* [Action item]
Begin with the line that holds "May 13, 2026" and repeat each line after it exactly, ending with the last line of the listing.
===== Records for the task
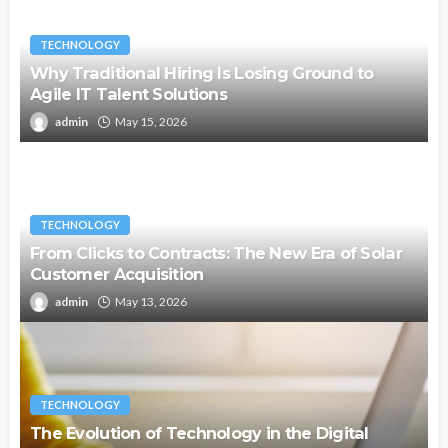
TECHNOLOGY
Why Traditional Hiring Is Losing Ground to
Agile IT Talent Solutions
admin
May 15, 2026
TECHNOLOGY
From Clicks to Contracts: The New Era of Solar
Customer Acquisition
admin
May 13, 2026
TECHNOLOGY
The Evolution of Technology in the Digital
==========
* [Task response]
May 13, 2026
TECHNOLOGY
The Evolution of Technology in the Digital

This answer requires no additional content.